THE CASE: SEVERE RIGHT THIGH PAIN AND NUMBNESS AFTER ADJOINED LAMINAR FRACTURE
A 56-year-old man was admitted to the hospital because of traumatic brain injury after falling down some stairs. On admission to our emergency department, multiple bruises and laceration of the scalp were noted. On physical examination, he scored 13/15 on the Glasgow Coma Scale. A computed tomography (CT) scan showed cerebral epidural hematoma with a linear skull fracture at the right temporoparietal region. We undertook craniotomy and hematoma removal. After surgery, the patient's mental state recovered rapidly. About 1 month later, he was found to be neurologically intact. Two months later, he presented with lower back pain and right leg pain that had insidiously developed. As time passed, the patient's symptoms had become aggravated and he had difficulty walking despite analgesic medication. The pain radiated to the right L5 dermatome. The patient's capacity on a straight leg raise was diminished to 50 degrees on the right leg. Sensation was diminished in the right L5 and S1 dermatomes. Motor function was normal.
Magnetic resonance imaging (MRI) revealed a large cystic lesion on the lumbar spine (Fig. 1A, B). A CT scan showed a minimal fracture on the L4 lamina and adjoined L5 superior facet joint (Fig. 1C). The cyst was noted around the right L4-L5 facet joint, which ventrally compressed the dural sac and right-traversing L5 root. MRI revealed a well-defined, large-sized mass with variable intensity on T2-weighted images surrounding the L4-5 facet joint. The mass was enhanced after injection of gadolinium and revealed effusion in the interfacet joint, which suggested hemorrhage and contusion of the lesion.
DIAGNOSIS: GANGLION CYST ARISING FROM JOINT INSTABILITY
The patient underwent surgery through a posterior lumbar approach. A standard microsurgical hemi-partial laminectomy was performed. A large-sized, thick-walled capsulated mass was noted from the ruptured ligamentum flavum. The mass compressed adjacent muscles posteriorly and compressed the dural sac ventrally, which seemed to be connected to the facet joint capsule. The cystic mass was partially excised and cleaved by using a blade, Ronger, and Kerrison punch near the facet capsule. There was no connection to the disc or posterior longitudinal ligament. The radiating pain was alleviated immediately after the operation without neurological deficits. Photomicrographs showed thick collagenous fibrous tissue and myxoid degeneration without a synovial lining. Eight months later, the postoperative MRI scan showed remarkable regression of the cyst (Fig. 2).
Several terms for these cysts, including synovial cyst, ganglion cyst, and pseudocystic lesion have been used.1,2 A true cyst, a so-called "synovial cyst," has a synovial lining membrane, whereas a "ganglion cyst" has no synovial lining membrane. Here we presented a case of a ganglion cyst without a synovial lining membrane that seemed to be associated with facet joint instability possibly caused by a laminar fracture close to the facet joint.
Ganglion and synovial cysts can be classified by the presence of the synovial lining and communication with the facet joint; it is difficult to differentiate them clinically.
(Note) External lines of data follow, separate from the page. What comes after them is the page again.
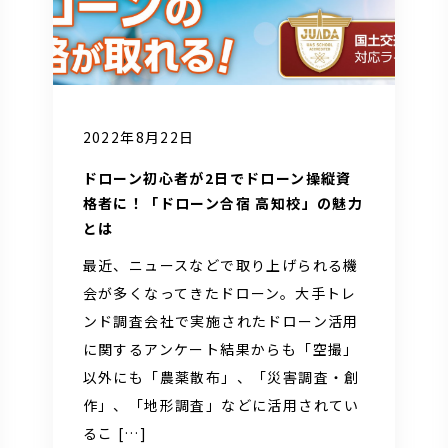
2022年8月22日
ドローン初心者が2日でドローン操縦資
格者に！「ドローン合宿 高知校」の魅力
とは
最近、ニュースなどで取り上げられる機
会が多くなってきたドローン。大手トレ
ンド調査会社で実施されたドローン活用
に関するアンケート結果からも「空撮」
以外にも「農薬散布」、「災害調査・創
作」、「地形調査」などに活用されてい
るこ […]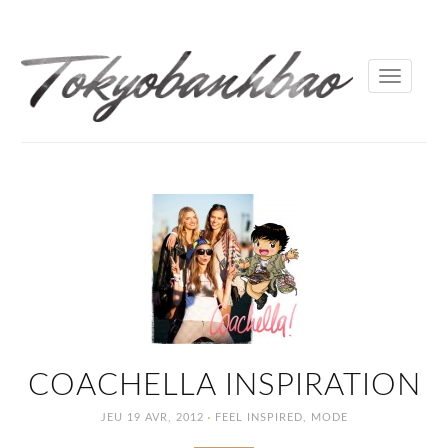
Toggle
navigati
COACHELLA INSPIRATION
·
JEU 19 AVR, 2012
FEEL INSPIRED
,
MODE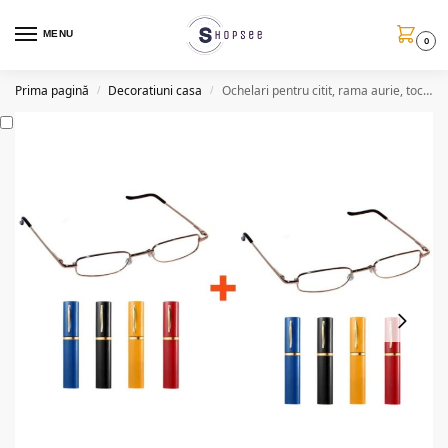
MENU
0
Prima pagină
Decoratiuni casa
Ochelari pentru citit, rama aurie, toc clips inclus, 1+1 gratis
/
/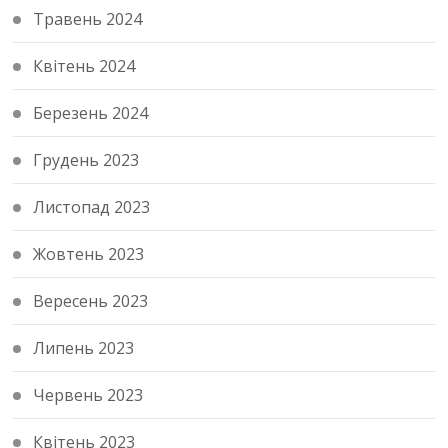
Травень 2024
Квітень 2024
Березень 2024
Грудень 2023
Листопад 2023
Жовтень 2023
Вересень 2023
Липень 2023
Червень 2023
Квітень 2023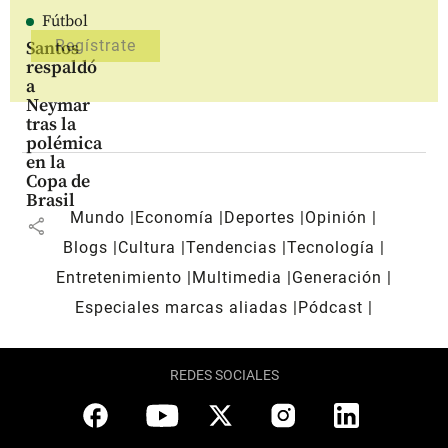
Fútbol
Santos
respaldó
a
Neymar
tras la
polémica
en la
Copa de
Brasil
Mundo
Economía
Deportes
Opinión
share
Blogs
Cultura
Tendencias
Tecnología
Entretenimiento
Multimedia
Generación
Especiales marcas aliadas
Pódcast
REDES SOCIALES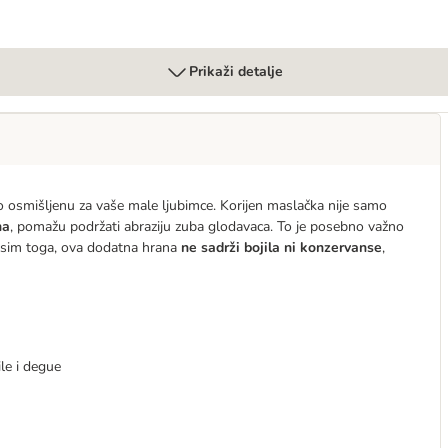
Prikaži detalje
osmišljenu za vaše male ljubimce. Korijen maslačka nije samo
na
, pomažu podržati abraziju zuba glodavaca. To je posebno važno
. Osim toga, ova dodatna hrana
ne sadrži bojila ni konzervanse
,
ile i degue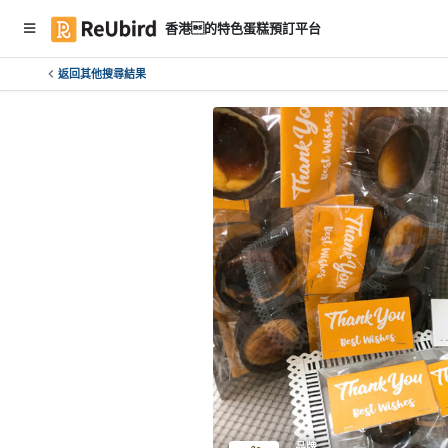
香港的特色蛋糕預訂平台
返回其他搜尋結果
繁
中
E
N
登
入
註
冊
服
務
及
品牌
Differentiation between the two types of cysts is only of histological value, because they share similar clinical and radiological characteristics. The pathogenesis of ganglion cysts is controversial. Posttraumatic degeneration of connective tissue and inflammation have been regarded as causes of these cysts.3 One of the causes of the formation of the ganglion cyst in this case seemed to be related to joint instability induced by laminar fracture close to the facet joint.